ちょっと不思議な日本の文化 Part.2

ちょっと不思議な日本の文化 Part.2

相槌とうなずき

次の会話を見てみましょう。

<会話例>

A:そうそう、昨日大変だったんだよ。
B:え、どうしたの?
A:突然雨に降られちゃってさ
B:うん
A:もう全身ずぶ濡れ
B:うわー、それで?
A:で、あわててコンビニに入ったんだけど、
B:うん
A:傘売れ切れてて、まいったわ〜
B:まじで。大変だったね。

日本人の会話って、相槌やうなずきが多いと思いませんか。

日本語における相槌の役割

Bは「うん」「それで?」と相槌をうつことで、「ちゃんと聞いてますよ」「話を続けても大丈夫ですよ」という合図を出し、Aの発話を促しています。相槌で会話のテンポをコントロールし、一緒に会話を作り上げるという感じがします。

聞く側がまったく相槌を打ってくれないと、話す側は「私の話って退屈かしら?」「ねー、聞いてるの??」と不安になってしまいます。逆に、話す側が相槌を打つ暇もなくダーっとしゃべり続けると、聞く側は「自分が話すスキがない」「まじめに聞くつもりある?」と感じることでしょう。

日本人にとって相槌は“会話テンポメーカー”のような役割を担っているのですが、外国人にとってはどうやら違うようです。

 

英語における相槌の役割

かつて、私はアメリカ人の友人から相槌の打ちすぎを指摘されたことがあります。また、英語を話すとき、話が終わるまでじーっと聞かれてドキドキしてしまうこともありました。

日本語話者と英語話者を比べると、英語話者の相槌の回数は日本語話者の1/3ほどと言われています。

外国人全般かどうかはわかりませんが、英語話者の場合、相槌を打ちすぎると、適当に流されているような、相手を急かしているような印象を相手に与えてしまうことがあるようです。さらには相槌が気になって自分の話に集中できなくなってしまう人もいるそうです。

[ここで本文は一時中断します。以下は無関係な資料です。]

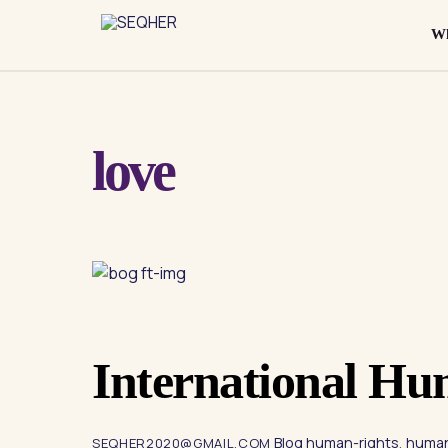
Skip
to
Wh
content
love
International Hu
Blog
human-rights
,
human
SEQHER2020@GMAIL.COM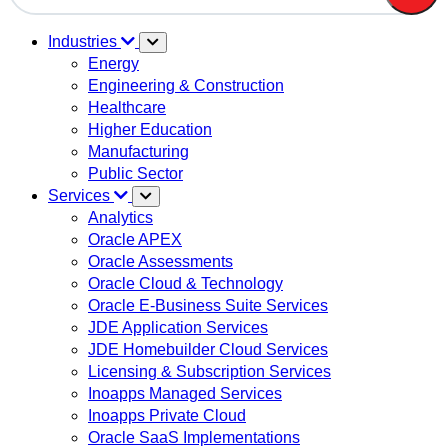
There are no suggestions because the search field is em
Industries
Energy
Engineering & Construction
Healthcare
Higher Education
Manufacturing
Public Sector
Services
Analytics
Oracle APEX
Oracle Assessments
Oracle Cloud & Technology
Oracle E-Business Suite Services
JDE Application Services
JDE Homebuilder Cloud Services
Licensing & Subscription Services
Inoapps Managed Services
Inoapps Private Cloud
Oracle SaaS Implementations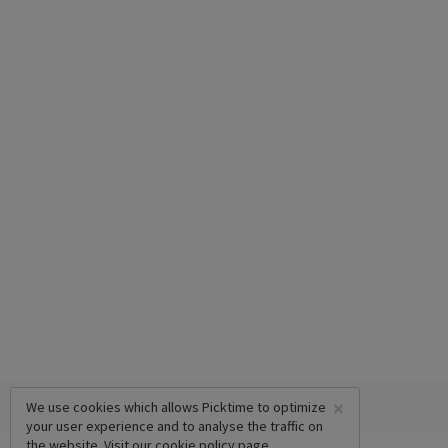
×
We use cookies which allows Picktime to optimize
your user experience and to analyse the traffic on
the website. Visit our
cookie policy
page.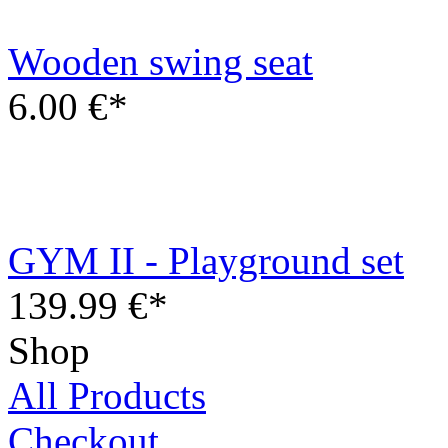
GYM II - Playground set
139.99 €*
Shop
All Products
Checkout
Cart
Information
Contact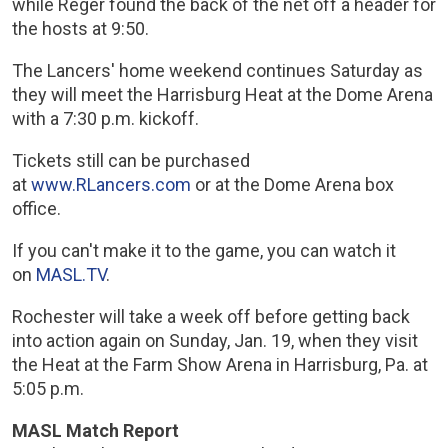
while Reger found the back of the net off a header for
the hosts at 9:50.
The Lancers' home weekend continues Saturday as
they will meet the Harrisburg Heat at the Dome Arena
with a 7:30 p.m. kickoff.
Tickets still can be purchased
at
www.RLancers.com
or at the Dome Arena box
office.
If you can't make it to the game, you can watch it
on
MASL.TV
.
Rochester will take a week off before getting back
into action again on Sunday, Jan. 19, when they visit
the Heat at the Farm Show Arena in Harrisburg, Pa. at
5:05 p.m.
MASL Match Report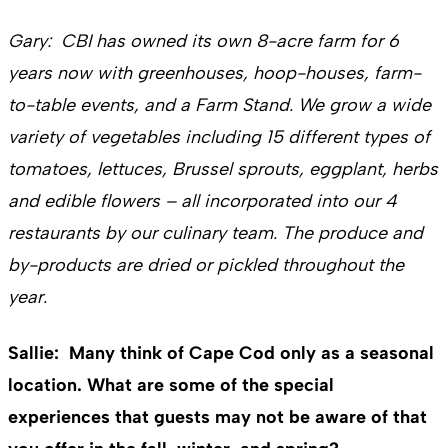
Gary: CBI has owned its own 8-acre farm for 6
years now with greenhouses, hoop-houses, farm-
to-table events, and a Farm Stand. We grow a wide
variety of vegetables including 15 different types of
tomatoes, lettuces, Brussel sprouts, eggplant, herbs
and edible flowers – all incorporated into our 4
restaurants by our culinary team. The produce and
by-products are dried or pickled throughout the
year.
Sallie: Many think of Cape Cod only as a seasonal
location. What are some of the special
experiences that guests may not be aware of that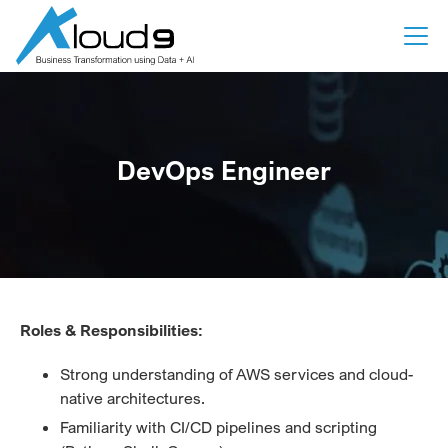
DevOps Engineer
Roles & Responsibilities:
Strong understanding of AWS services and cloud-
native architectures.
Familiarity with CI/CD pipelines and scripting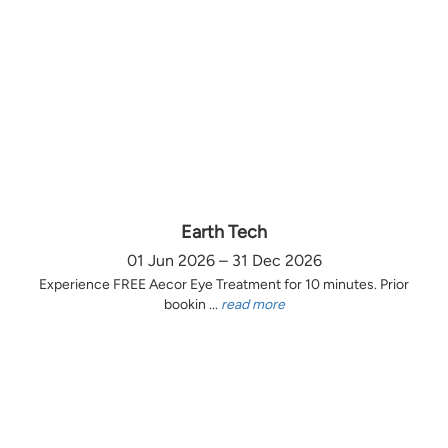
Earth Tech
01 Jun 2026 – 31 Dec 2026
Experience FREE Aecor Eye Treatment for 10 minutes. Prior
bookin ...
read more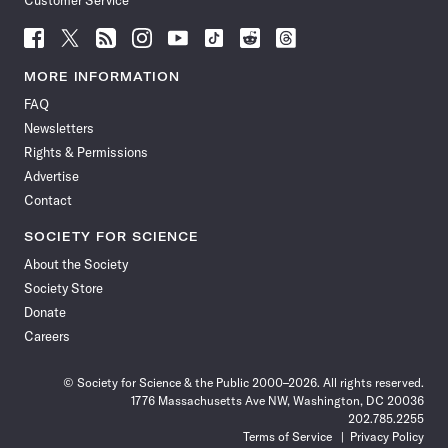
Customer Service
Follow
Follow
Follow
Follow
Follow
Follow
Follow
Follow
Science
Science
Science
Science
Science
Science
Science
Science
News
News
News
News
News
News
News
News
MORE INFORMATION
on
on
via
on
on
on
on
on
FAQ
Facebook
X
RSS
Instagram
YouTube
TikTok
Reddit
Threads
Newsletters
Rights & Permissions
Advertise
Contact
SOCIETY FOR SCIENCE
About the Society
Society Store
Donate
Careers
© Society for Science & the Public 2000–2026. All rights reserved.
1776 Massachusetts Ave NW, Washington, DC 20036
202.785.2255
Terms of Service
Privacy Policy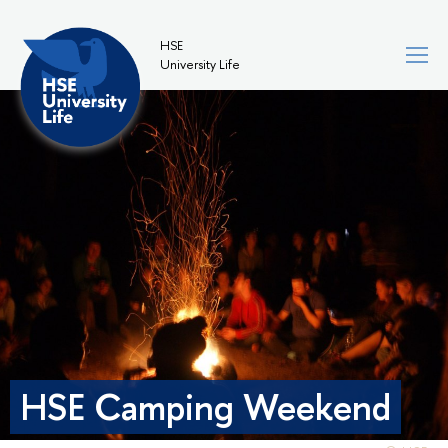
HSE
University Life
HSE Camping Weekend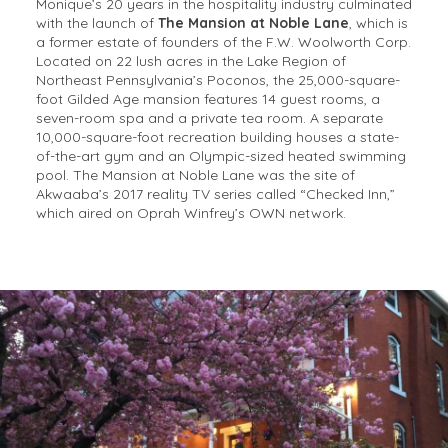
Monique’s 20 years in the hospitality industry culminated
with the launch of
The Mansion at Noble Lane
, which is
a former estate of founders of the F.W. Woolworth Corp.
Located on 22 lush acres in the Lake Region of
Northeast Pennsylvania’s Poconos, the 25,000-square-
foot Gilded Age mansion features 14 guest rooms, a
seven-room spa and a private tea room. A separate
10,000-square-foot recreation building houses a state-
of-the-art gym and an Olympic-sized heated swimming
pool. The Mansion at Noble Lane was the site of
Akwaaba’s 2017 reality TV series called “Checked Inn,”
which aired on Oprah Winfrey’s OWN network.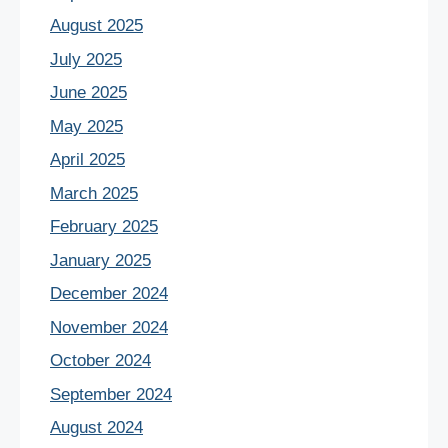
August 2025
July 2025
June 2025
May 2025
April 2025
March 2025
February 2025
January 2025
December 2024
November 2024
October 2024
September 2024
August 2024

相手が話している最中に相槌を打つのは、会話のテンポをよくするどころか乱すことになってしまうのです。

 

外国人に伝えておきたい日本のこと

この相槌やうなずき、外国人が日本語を学ぶ場合はどうでしょうか。

やはり日本語で会話をするのであれば相槌は重要です。先日、コトハジメの記事『日本語で雑談がしたい』の中でも、「聞き上手はリアクション上手」ということで相槌についてお話をしました。

日本語のレッスンをしばらく受けている学習者の中には、相槌やうなずきは「聞いてくれているサイン」「受け入れてもらえているサイン」ということで安心感を覚えると感じる方もいるようです。

「この学習者、日本語上手なのになんか違和感・・・」なんてときは、相槌やうなずきが原因かもしれません。日本語が少しずつ話せるようになっていく過程で、この相槌やうなずきも一緒に習得していくと、日本語での会話がテンポよく進むようになるはずです。ぜひ、レッスンに取り入れてみてください。

日本語と英語では会話の仕組みが異なる、うなずきや相槌の打ち方が異なる国や文化がある、ということを日本語教師も知っておくと良いかもしれませんね。